Fifth, do not be afraid to question experts, including your professors, but do s with humility, with the acknowledgment that you could be wrong. During the pandemic, I have found myself at odds with some of my own professors. For example, I was one of the first to question the value of face shields especially outdoors. But I have continued to engage with them privately and I have refrained from personal attacks. Public health can be divisive because it is not an exact science. But there is far more that unites us than divides us - from the importance of vaccination to our demand that health care workers and researchers get due benefits. I hope that you will join us in trying to make public health a true community: one united by shared goals, shared experiences, and shared values. 

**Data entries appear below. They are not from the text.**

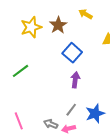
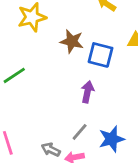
brown star: (58, 25) -> (72, 41), moved, turned -30
blue square: (72, 53) -> (100, 55), moved, turned -30

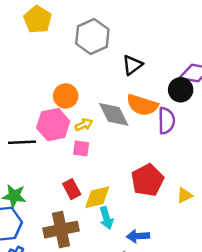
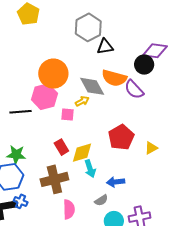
gray hexagon: (92, 36) -> (88, 27), moved
black triangle: (132, 65) -> (105, 47), turned 30
orange circle: (66, 96) -> (53, 74), size x1.5
purple semicircle: (166, 121) -> (134, 89), turned 140
yellow arrow: (84, 125) -> (82, 101), moved

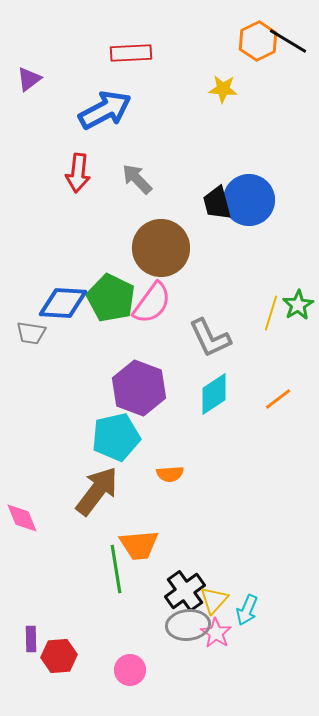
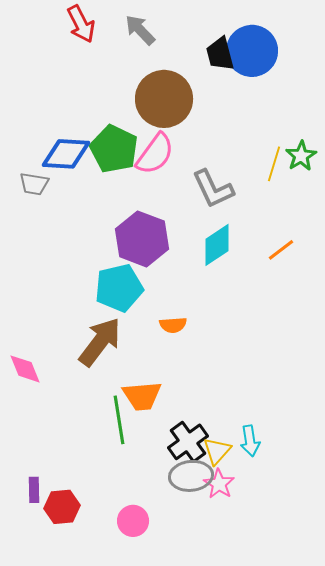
red arrow: (78, 173) -> (81, 24), turned -33
cyan arrow: (247, 610) -> (250, 441), moved, turned -32

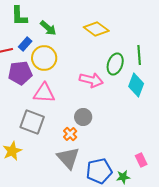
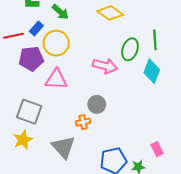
gray square: (32, 122) -> (29, 112), moved
orange cross: (70, 134) -> (83, 122), turned 32
gray triangle: (68, 158) -> (63, 147), moved

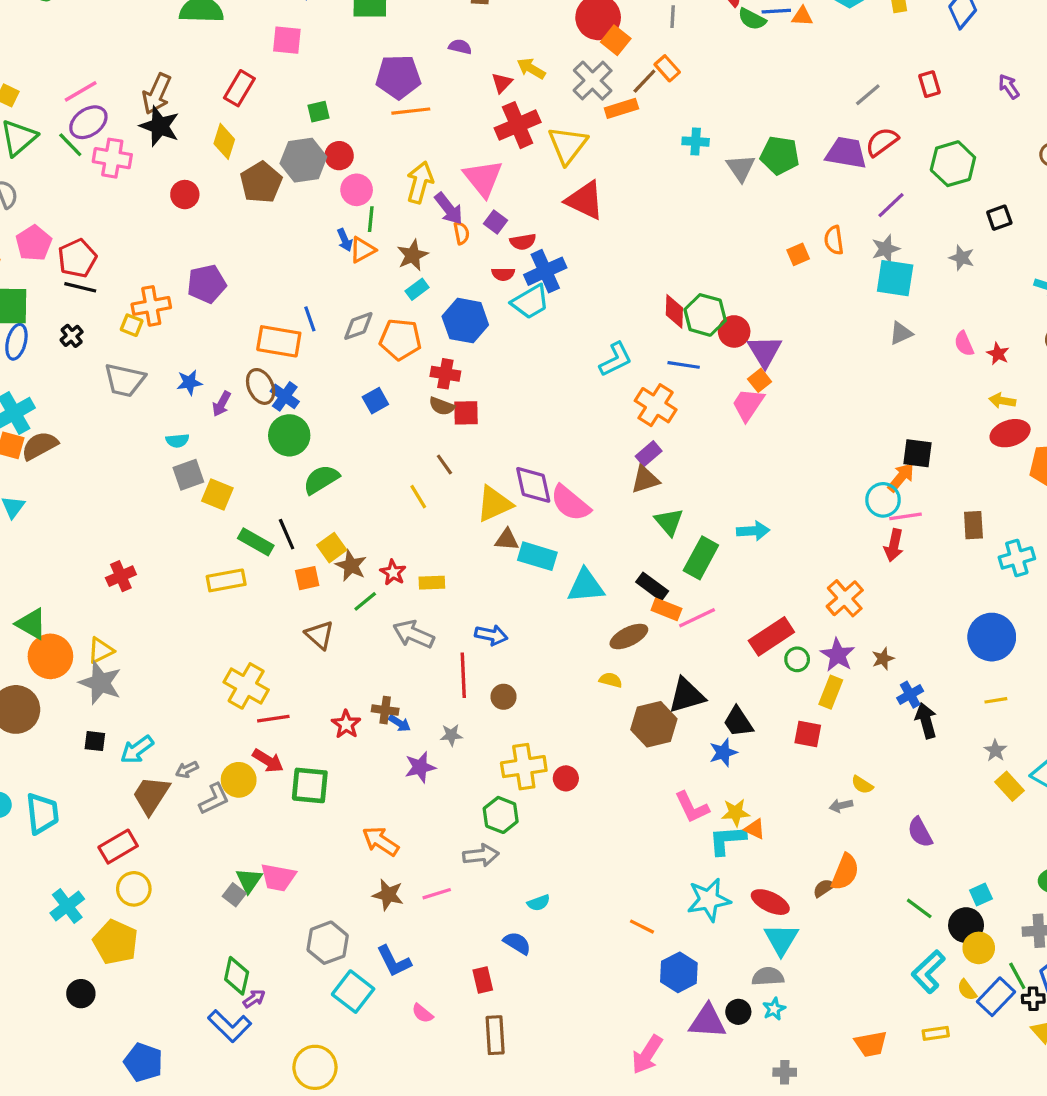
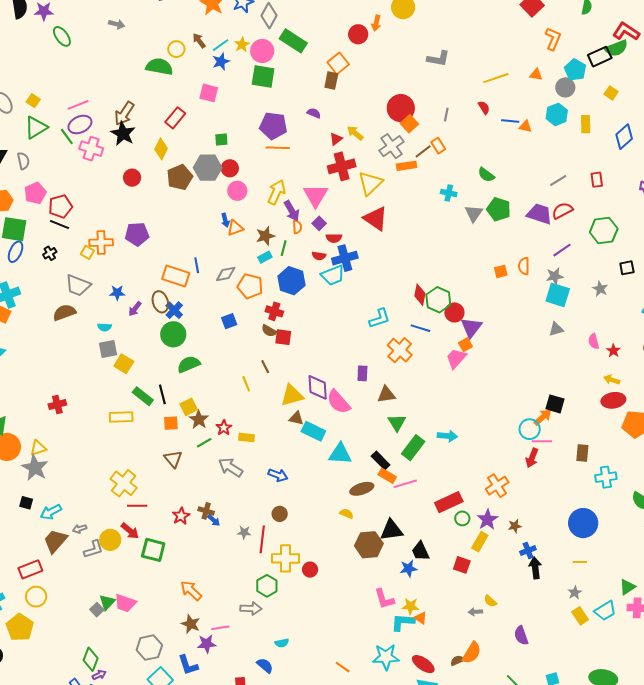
green semicircle: (752, 19) -> (486, 175), moved
green line: (371, 219) -> (284, 248), moved
brown semicircle: (40, 446) -> (64, 312), moved
purple rectangle: (649, 454) -> (362, 373), moved, turned -56
red line: (463, 675) -> (262, 539), moved
purple star: (420, 767) -> (207, 644), moved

Sixth, never let go of who you are. Sometimes, especially in the health sciences, we think of our careers as a series of steps towards increasing specialization. From health you become a doctor, then you become an internist, then a cardiologist then an interventional cardiologist. But while we cannot be a jack of all trades, we don’t have to let go of our backgrounds, the things that make us unique. You can be plural in your career, in your professional identity. This applies to non-academic stuff too. In college, you will meet people from all walks of life, and sometimes you cannot help but wish you had some of their abilities, talents, looks, and lifestyle. Some will be effortlessly good in public speaking. Others will be physically fit and toned no matter how much they eat. Some will have so many Instagram followers, others will have the best condo. Never let go of who you are, because without realizing it, you also have something unique that can enrich you even further if you pursue it. I really loved mountain climbing, but when I was in college I had hardly anyone to climb with. I didn’t realize that mountain climbing was also a key to making so many friends, and I’ve climbed with so many people from all walks of life because of the mountains. I’ve also learned so much about our country and our world - having climbed in all kinds of places. The mountains have been a source of strength which is why I have been a steadfast environment advocate, it’s the least I can do for the mountains that are dear to me. 

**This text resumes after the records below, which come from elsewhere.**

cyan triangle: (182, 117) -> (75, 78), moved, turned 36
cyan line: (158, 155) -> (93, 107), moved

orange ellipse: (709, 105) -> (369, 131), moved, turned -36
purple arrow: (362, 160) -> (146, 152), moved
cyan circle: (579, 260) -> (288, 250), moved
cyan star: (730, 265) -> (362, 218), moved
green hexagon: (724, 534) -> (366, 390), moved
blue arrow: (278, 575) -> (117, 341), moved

Seventh, be generous with your time and your emotions - but reserve them for people that matter. I remember recently this celebrity saying that she could get by with 100 pesos a week as a student in La Salle, we were all students before and most of us will feel at some point that we never have enough. But while allowance is limited, your emotions are boundless. Do we look at our emotions as something can be generous about? It is frustrating to see all the problems of our nation and the world, but there is already so much good you can do at an individual level, from explaining vaccines to engaging relatives and friends, on matters of politics. However, I’ve also learned to reserve my emotions for people who matter. Because of my column and my tweets I get trolled a lot, I’ve even faced legal harassment, and it can hurt. But I don’t hate these people. They don’t deserve my love, but they also don’t deserve my hate. I don’t have time or space for hatred. There’s so much to do, there’s so much good we can do. Expand your concept of generosity to include time and emotions, and you will enrich the people around you. 

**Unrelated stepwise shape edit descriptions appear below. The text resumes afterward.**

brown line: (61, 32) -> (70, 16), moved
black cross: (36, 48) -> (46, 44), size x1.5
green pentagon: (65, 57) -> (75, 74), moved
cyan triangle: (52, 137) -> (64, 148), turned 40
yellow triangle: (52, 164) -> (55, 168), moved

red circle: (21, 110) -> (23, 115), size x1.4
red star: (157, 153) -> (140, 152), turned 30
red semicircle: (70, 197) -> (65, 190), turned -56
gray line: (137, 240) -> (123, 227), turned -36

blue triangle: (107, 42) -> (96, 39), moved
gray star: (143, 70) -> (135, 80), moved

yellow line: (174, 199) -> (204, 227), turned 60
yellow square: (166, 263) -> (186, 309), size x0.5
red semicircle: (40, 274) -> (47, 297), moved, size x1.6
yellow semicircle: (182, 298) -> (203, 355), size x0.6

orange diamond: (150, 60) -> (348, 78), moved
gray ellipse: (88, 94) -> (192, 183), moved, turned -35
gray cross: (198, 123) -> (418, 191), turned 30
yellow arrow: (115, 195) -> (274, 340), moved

Finally, this is a moment of overlapping crises in our country and I’m sure you’re thinking about where you want to be in the future. I for one don’t believe that you necessarily have to be in the country to be of service, but do not lose hope, because there’s so much we can do in our lifetimes, and of course there’s no place like home. Remember - we are not a small country and there’s so much diversity and beauty within us. We are not a poor country and with better leadership, we can do so much with our wealth of knowledge, creativity and solidarity. A poet once said: “Don't stay where you are needed. Go where you are loved.” In the Philippines, you are both loved and needed. And so always reserve a space in your heart for our beloved country. With those thoughts, I conclude this message and I wish all of you the best in your public health journeys, with the hope that we will see each other along the way.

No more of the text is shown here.